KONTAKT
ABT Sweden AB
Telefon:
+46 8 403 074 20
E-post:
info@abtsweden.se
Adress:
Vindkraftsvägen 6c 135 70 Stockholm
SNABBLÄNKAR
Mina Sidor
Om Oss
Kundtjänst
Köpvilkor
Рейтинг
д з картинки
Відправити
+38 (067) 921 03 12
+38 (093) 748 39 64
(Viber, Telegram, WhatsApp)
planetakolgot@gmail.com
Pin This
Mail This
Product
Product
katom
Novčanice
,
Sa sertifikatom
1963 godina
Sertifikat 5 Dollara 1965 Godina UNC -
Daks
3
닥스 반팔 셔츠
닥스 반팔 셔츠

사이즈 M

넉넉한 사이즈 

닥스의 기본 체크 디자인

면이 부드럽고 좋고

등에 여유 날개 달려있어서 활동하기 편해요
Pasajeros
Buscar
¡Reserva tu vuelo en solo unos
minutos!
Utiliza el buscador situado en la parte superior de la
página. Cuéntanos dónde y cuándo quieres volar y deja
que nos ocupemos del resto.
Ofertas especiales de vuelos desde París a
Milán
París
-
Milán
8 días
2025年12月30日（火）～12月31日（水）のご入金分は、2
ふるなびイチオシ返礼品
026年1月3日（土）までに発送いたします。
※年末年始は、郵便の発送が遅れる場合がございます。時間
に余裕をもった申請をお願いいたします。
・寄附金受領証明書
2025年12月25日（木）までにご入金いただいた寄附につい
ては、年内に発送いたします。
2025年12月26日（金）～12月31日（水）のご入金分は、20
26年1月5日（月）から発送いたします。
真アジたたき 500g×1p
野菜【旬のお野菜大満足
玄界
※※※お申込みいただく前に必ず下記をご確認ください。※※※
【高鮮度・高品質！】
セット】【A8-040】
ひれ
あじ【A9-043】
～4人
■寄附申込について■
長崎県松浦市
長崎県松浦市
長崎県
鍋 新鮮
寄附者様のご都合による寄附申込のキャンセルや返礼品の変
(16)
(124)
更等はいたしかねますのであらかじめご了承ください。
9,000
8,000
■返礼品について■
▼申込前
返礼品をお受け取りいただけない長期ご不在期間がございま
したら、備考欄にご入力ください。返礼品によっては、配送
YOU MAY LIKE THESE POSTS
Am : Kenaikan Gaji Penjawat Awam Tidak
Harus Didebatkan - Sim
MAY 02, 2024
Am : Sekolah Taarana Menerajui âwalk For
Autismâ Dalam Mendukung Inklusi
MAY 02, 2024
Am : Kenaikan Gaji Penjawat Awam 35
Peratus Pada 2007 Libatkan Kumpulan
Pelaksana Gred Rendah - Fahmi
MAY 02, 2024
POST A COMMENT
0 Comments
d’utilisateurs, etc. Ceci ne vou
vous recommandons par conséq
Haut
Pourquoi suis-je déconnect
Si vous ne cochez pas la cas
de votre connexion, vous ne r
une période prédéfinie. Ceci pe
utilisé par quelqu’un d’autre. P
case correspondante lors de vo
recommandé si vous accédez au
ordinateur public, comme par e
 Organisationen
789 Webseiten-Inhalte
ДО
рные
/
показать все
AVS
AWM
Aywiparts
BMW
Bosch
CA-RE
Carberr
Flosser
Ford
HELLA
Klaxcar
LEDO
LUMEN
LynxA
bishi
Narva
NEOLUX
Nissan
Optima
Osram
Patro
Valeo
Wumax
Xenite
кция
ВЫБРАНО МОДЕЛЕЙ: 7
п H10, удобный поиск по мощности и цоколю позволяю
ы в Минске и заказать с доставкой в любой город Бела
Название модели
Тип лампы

### Prompt
For the string "Awam", count the lines of the entries above that include it; answer with the number only.

### Exercise answer
2